» Exercise data
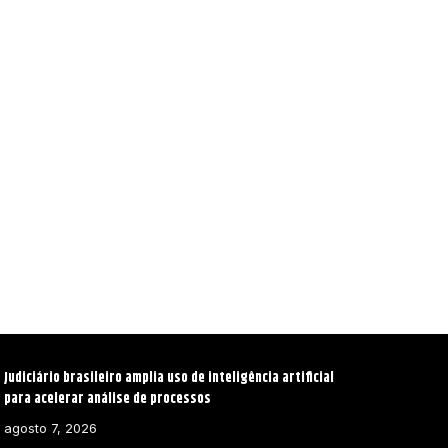
Judiciário brasileiro amplia uso de inteligência artificial
para acelerar análise de processos
agosto 7, 2026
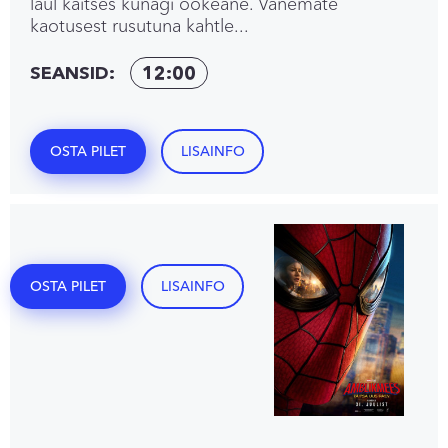
laul kaitses kunagi ookeane. Vanemate
kaotusest rusutuna kahtle...
SEANSID:
12:00
OSTA PILET
LISAINFO
OSTA PILET
LISAINFO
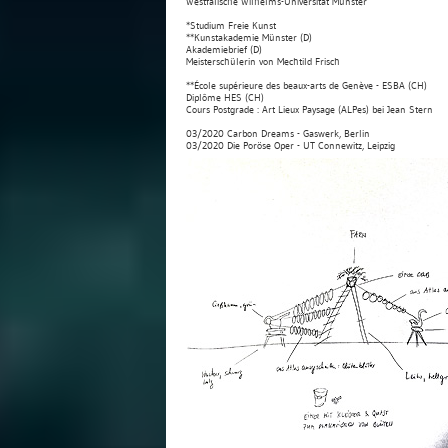
Westfälische Wilhelms-Universität Münster
*Studium Freie Kunst
**Kunstakademie Münster (D)
Akademiebrief (D)
Meisterschülerin von Mechtild Frisch
**École supérieure des beaux-arts de Genève - ESBA (CH)
Diplôme HES (CH)
Cours Postgrade : Art Lieux Paysage (ALPes) bei Jean Stern
03/2020 Carbon Dreams - Gaswerk, Berlin
03/2020 Die Poröse Oper - UT Connewitz, Leipzig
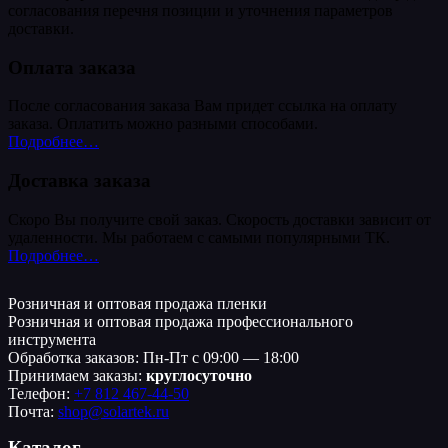
согласования перечня позиции и уточнения параметров
доставки.
Оплата заказа
После согласования заказа Вам придет ссылка на оплату
заказа. Оплатить можно разными способами.
Подробнее…
Доставка заказа
Скоро Вы получите свой заказ. Скорость доставки зависит от
удаленности. Мы работаем с самыми популярными ТК.
Подробнее…
Розничная и оптовая продажа пленки
Розничная и оптовая продажа профессионального
инструмента
Обработка заказов: Пн-Пт с 09:00 — 18:00
Принимаем заказы:
круглосуточно
Телефон:
+7 812 467-44-50
Почта:
shop@solartek.ru
Каталог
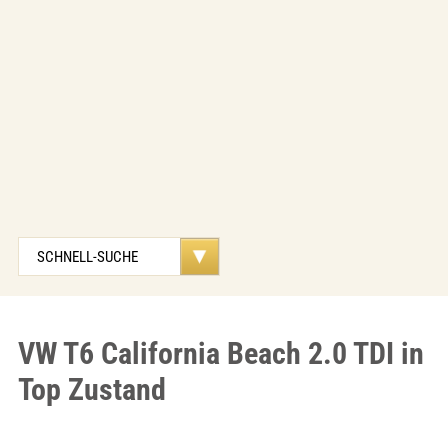
VW T6 California Beach 2.0 TDI in
Top Zustand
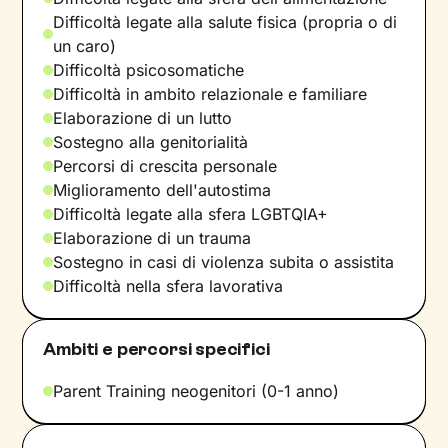
Difficoltà legate alla salute fisica (propria o di
un caro)
Difficoltà psicosomatiche
Difficoltà in ambito relazionale e familiare
Elaborazione di un lutto
Sostegno alla genitorialità
Percorsi di crescita personale
Miglioramento dell'autostima
Difficoltà legate alla sfera LGBTQIA+
Elaborazione di un trauma
Sostegno in casi di violenza subita o assistita
Difficoltà nella sfera lavorativa
Ambiti e percorsi specifici
Parent Training neogenitori (0-1 anno)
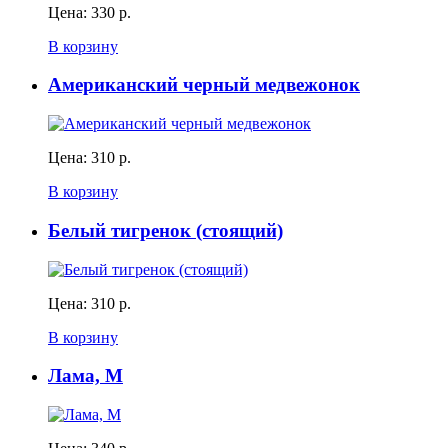
Цена:
330 р.
В корзину
Американский черный медвежонок
Цена:
310 р.
В корзину
Белый тигренок (стоящий)
Цена:
310 р.
В корзину
Лама, M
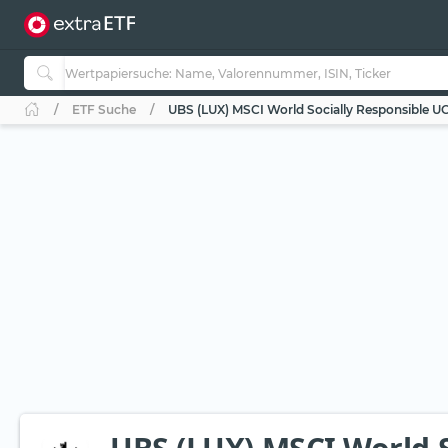
ETF Suche
UBS (LUX) MSCI World Socially Responsible UC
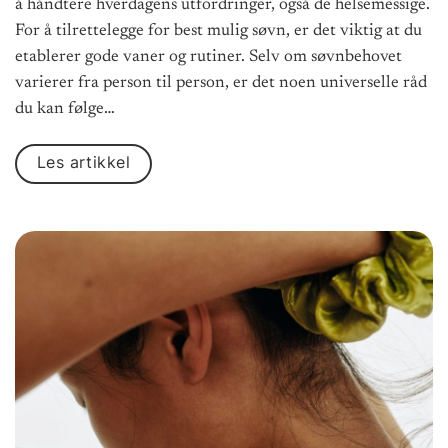
å håndtere hverdagens utfordringer, også de helsemessige.
For å tilrettelegge for best mulig søvn, er det viktig at du
etablerer gode vaner og rutiner. Selv om søvnbehovet
varierer fra person til person, er det noen universelle råd
du kan følge…
Les artikkel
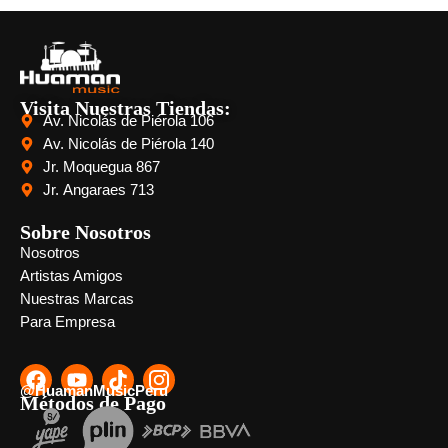
Visita Nuestras Tiendas:
Av. Nicolás de Piérola 106
Av. Nicolás de Piérola 140
Jr. Moquegua 867
Jr. Angaraes 713
Sobre Nosotros
Nosotros
Artistas Amigos
Nuestras Marcas
Para Empresa
@HuamanMusicPeru
Métodos de Pago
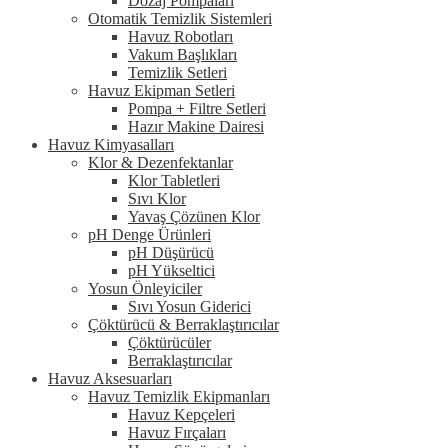
Dozaj Pompaları
Otomatik Temizlik Sistemleri
Havuz Robotları
Vakum Başlıkları
Temizlik Setleri
Havuz Ekipman Setleri
Pompa + Filtre Setleri
Hazır Makine Dairesi
Havuz Kimyasalları
Klor & Dezenfektanlar
Klor Tabletleri
Sıvı Klor
Yavaş Çözünen Klor
pH Denge Ürünleri
pH Düşürücü
pH Yükseltici
Yosun Önleyiciler
Sıvı Yosun Giderici
Çöktürücü & Berraklaştırıcılar
Çöktürücüler
Berraklaştırıcılar
Havuz Aksesuarları
Havuz Temizlik Ekipmanları
Havuz Kepçeleri
Havuz Fırçaları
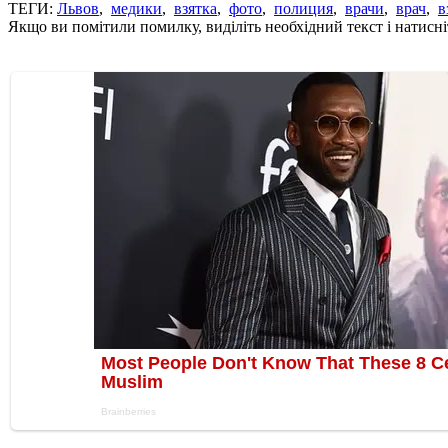
ТЕГИ:
Львов
,
медики
,
взятка
,
фото
,
полиция
,
врачи
,
врач
,
в
Якщо ви помітили помилку, виділіть необхідний текст і натисніт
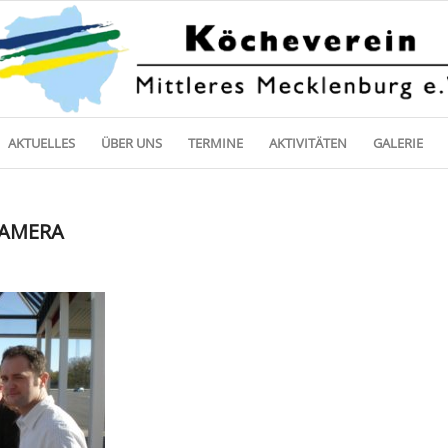
AKTUELLES
ÜBER UNS
TERMINE
AKTIVITÄTEN
GALERIE
CAMERA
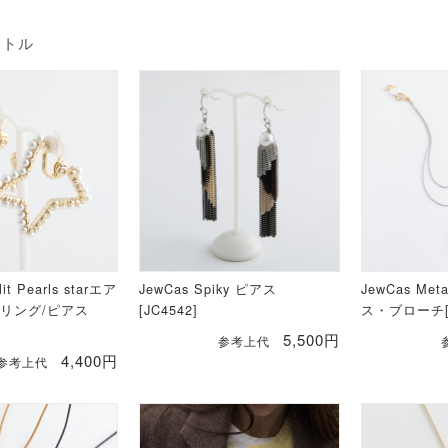
イトル
lit Pearls starエア
JewCas Spiky ピアス
JewCas Met
リング/ピアス
[JC4542]
ス・ブローチ[J
5,500円
参考上代
4,400円
参考上代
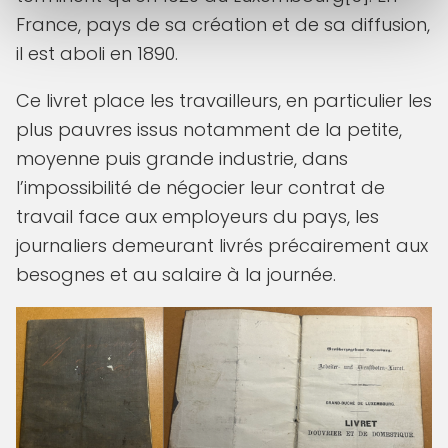
France, pays de sa création et de sa diffusion,
il est aboli en 1890.
Ce livret place les travailleurs, en particulier les
plus pauvres issus notamment de la petite,
moyenne puis grande industrie, dans
l’impossibilité de négocier leur contrat de
travail face aux employeurs du pays, les
journaliers demeurant livrés précairement aux
besognes et au salaire à la journée.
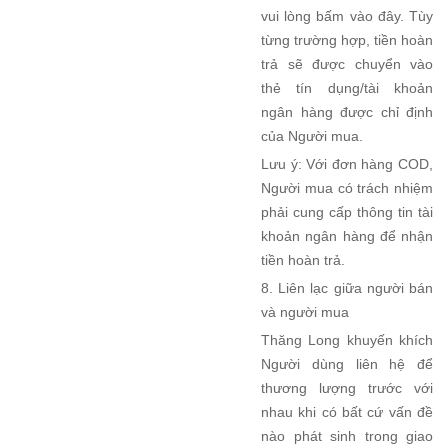
vui lòng bấm vào đây. Tùy
từng trường hợp, tiền hoàn
trả sẽ được chuyển vào
thẻ tín dụng/tài khoản
ngân hàng được chỉ định
của Người mua.
Lưu ý: Với đơn hàng COD,
Người mua có trách nhiệm
phải cung cấp thông tin tài
khoản ngân hàng để nhận
tiền hoàn trả.
8. Liên lạc giữa người bán
và người mua
Thăng Long khuyến khích
Người dùng liên hệ để
thương lượng trước với
nhau khi có bất cứ vấn đề
nào phát sinh trong giao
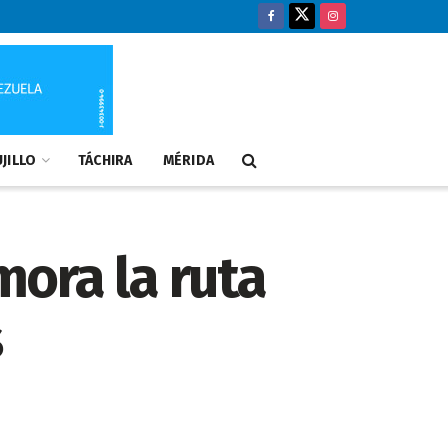
JILLO
TÁCHIRA
MÉRIDA
ora la ruta
s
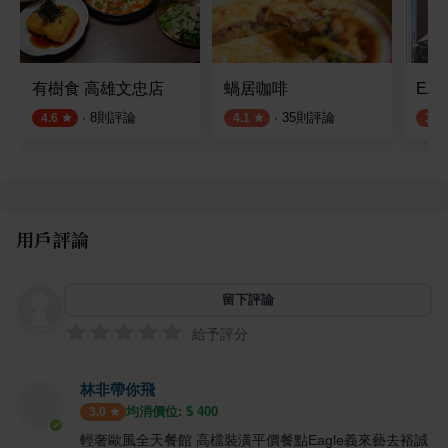
有樹食 高雄文忠店
蝸居咖啡
EA
·
8
則評論
·
35
則評論
4.6
4.1
3.9
用戶評論
留下評論
給予評分
林非帶你飛
均消價位: $
400
3.0
輕奢歐風全天餐館 高檔裝潢平價餐點Eagle義來藝去裕誠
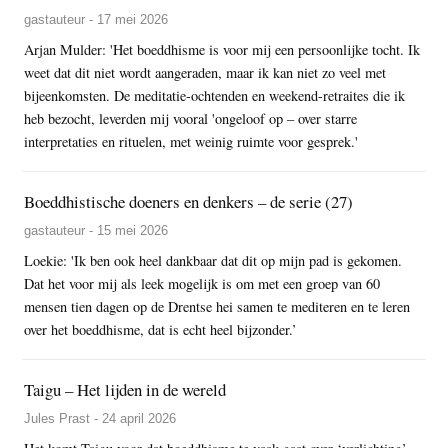
gastauteur - 17 mei 2026
Arjan Mulder: 'Het boeddhisme is voor mij een persoonlijke tocht. Ik
weet dat dit niet wordt aangeraden, maar ik kan niet zo veel met
bijeenkomsten. De meditatie-ochtenden en weekend-retraites die ik
heb bezocht, leverden mij vooral 'ongeloof op – over starre
interpretaties en rituelen, met weinig ruimte voor gesprek.'
Boeddhistische doeners en denkers – de serie (27)
gastauteur - 15 mei 2026
Loekie: 'Ik ben ook heel dankbaar dat dit op mijn pad is gekomen.
Dat het voor mij als leek mogelijk is om met een groep van 60
mensen tien dagen op de Drentse hei samen te mediteren en te leren
over het boeddhisme, dat is echt heel bijzonder.’
Taigu – Het lijden in de wereld
Jules Prast - 24 april 2026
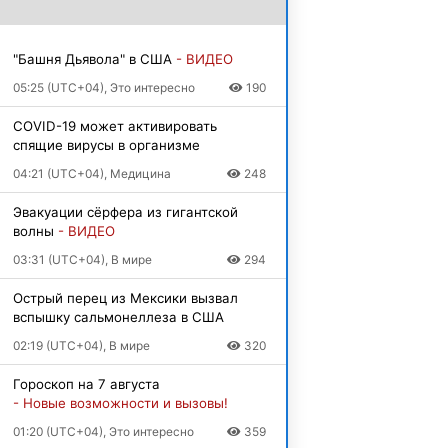
"Башня Дьявола" в США
- ВИДЕО
05:25 (UTC+04), Это интересно
190
COVID-19 может активировать
спящие вирусы в организме
04:21 (UTC+04), Медицина
248
Эвакуации сёрфера из гигантской
волны
- ВИДЕО
03:31 (UTC+04), В мире
294
Острый перец из Мексики вызвал
вспышку сальмонеллеза в США
02:19 (UTC+04), В мире
320
Гороскоп на 7 августа
- Новые возможности и вызовы!
01:20 (UTC+04), Это интересно
359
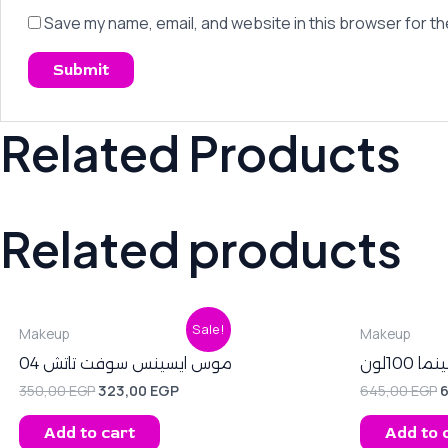
Save my name, email, and website in this browser for th
Related Products
Related products
Original
Current
O
Sale!
Makeup
Makeup
price
price
p
was:
is:
w
10لون
موس ايسينس سوفت تاتش 04
350,00 EGP.
323,00 EGP.
6
350,00
EGP
323,00
EGP
645,00
EGP
Add to cart
Add to 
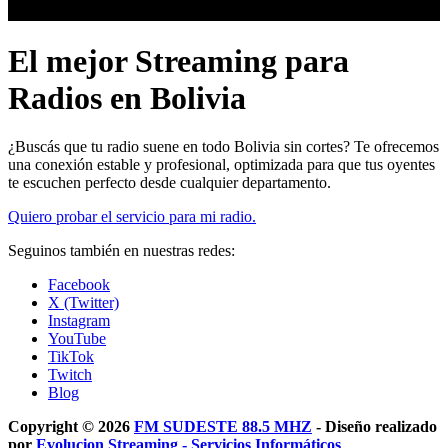
El mejor Streaming para
Radios en Bolivia
¿Buscás que tu radio suene en todo Bolivia sin cortes? Te ofrecemos
una conexión estable y profesional, optimizada para que tus oyentes
te escuchen perfecto desde cualquier departamento.
Quiero probar el servicio para mi radio.
Seguinos también en nuestras redes:
Facebook
X (Twitter)
Instagram
YouTube
TikTok
Twitch
Blog
Copyright © 2026
FM SUDESTE 88.5 MHZ
- Diseño realizado
por
Evolucion Streaming - Servicios Informáticos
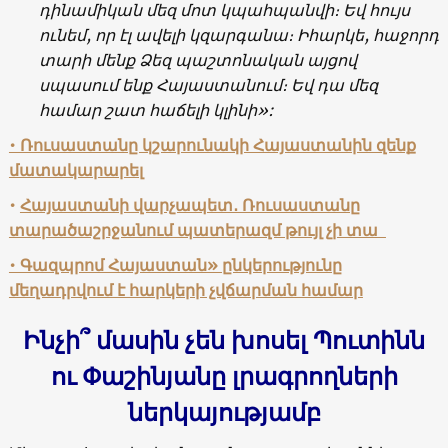
դինամիկան մեզ մոտ կպահպանվի։ Եվ հույս
ունեմ, որ էլ ավելի կզարգանա։ Իհարկե, հաջորդ
տարի մենք Ձեզ պաշտոնական այցով
սպասում ենք Հայաստանում։ Եվ դա մեզ
համար շատ հաճելի կլինի»:
• Ռուսաստանը կշարունակի Հայաստանին զենք
մատակարարել
•
Հայաստանի վարչապետ․ Ռուսաստանը
տարածաշրջանում պատերազմ թույլ չի տա
• Գազպրոմ Հայաստան» ընկերությունը
մեղադրվում է հարկերի չվճարման համար
Ինչի՞ մասին չեն խոսել Պուտինն
ու Փաշինյանը լրագրողների
ներկայությամբ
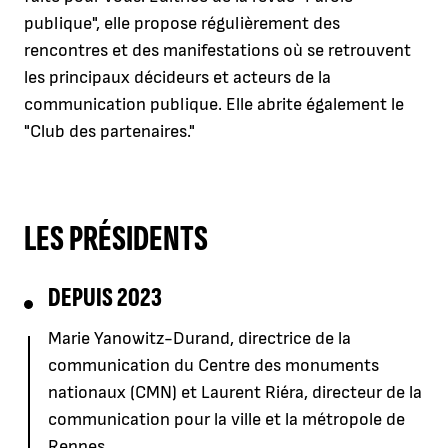
publique", elle propose régulièrement des
rencontres et des manifestations où se retrouvent
les principaux décideurs et acteurs de la
communication publique. Elle abrite également le
"Club des partenaires."
LES PRÉSIDENTS
DEPUIS 2023
Marie Yanowitz-Durand, directrice de la
communication du Centre des monuments
nationaux (CMN) et Laurent Riéra, directeur de la
communication pour la ville et la métropole de
Rennes.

» What is needed
All pictures are to be skipped; the lines from the first line of the records through the line containing "03/2020 Die Poröse" are to be repeated exactly, both ends included.

» Result of this exercise
Judiciário brasileiro amplia uso de inteligência artificial
para acelerar análise de processos
agosto 7, 2026
laul kaitses kunagi ookeane. Vanemate
kaotusest rusutuna kahtle...
SEANSID:
12:00
OSTA PILET
LISAINFO
OSTA PILET
LISAINFO
Westfälische Wilhelms-Universität Münster
*Studium Freie Kunst
**Kunstakademie Münster (D)
Akademiebrief (D)
Meisterschülerin von Mechtild Frisch
**École supérieure des beaux-arts de Genève - ESBA (CH)
Diplôme HES (CH)
Cours Postgrade : Art Lieux Paysage (ALPes) bei Jean Stern
03/2020 Carbon Dreams - Gaswerk, Berlin
03/2020 Die Poröse Oper - UT Connewitz, Leipzig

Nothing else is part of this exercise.